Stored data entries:

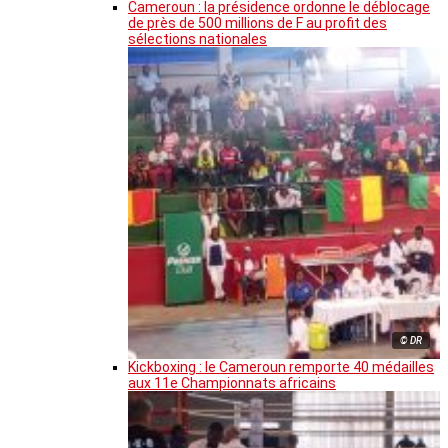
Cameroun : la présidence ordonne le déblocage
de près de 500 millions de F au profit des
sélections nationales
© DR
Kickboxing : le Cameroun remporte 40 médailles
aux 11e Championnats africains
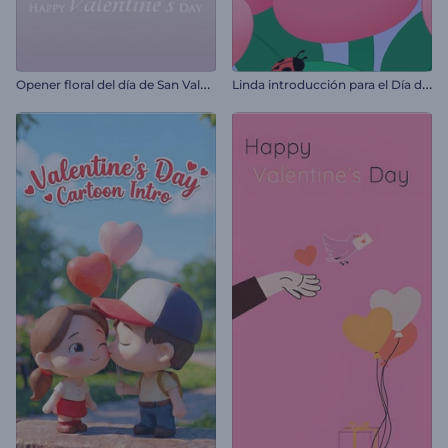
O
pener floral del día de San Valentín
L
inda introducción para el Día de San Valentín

### EXERCISE AIM
The reply should hold every entry above, given again exactly, but not a single picture.

### TASK RESULT
Cameroun : la présidence ordonne le déblocage
de près de 500 millions de F au profit des
sélections nationales
© DR
Kickboxing : le Cameroun remporte 40 médailles
aux 11e Championnats africains
O
pener floral del día de San Valentín
L
inda introducción para el Día de San Valentín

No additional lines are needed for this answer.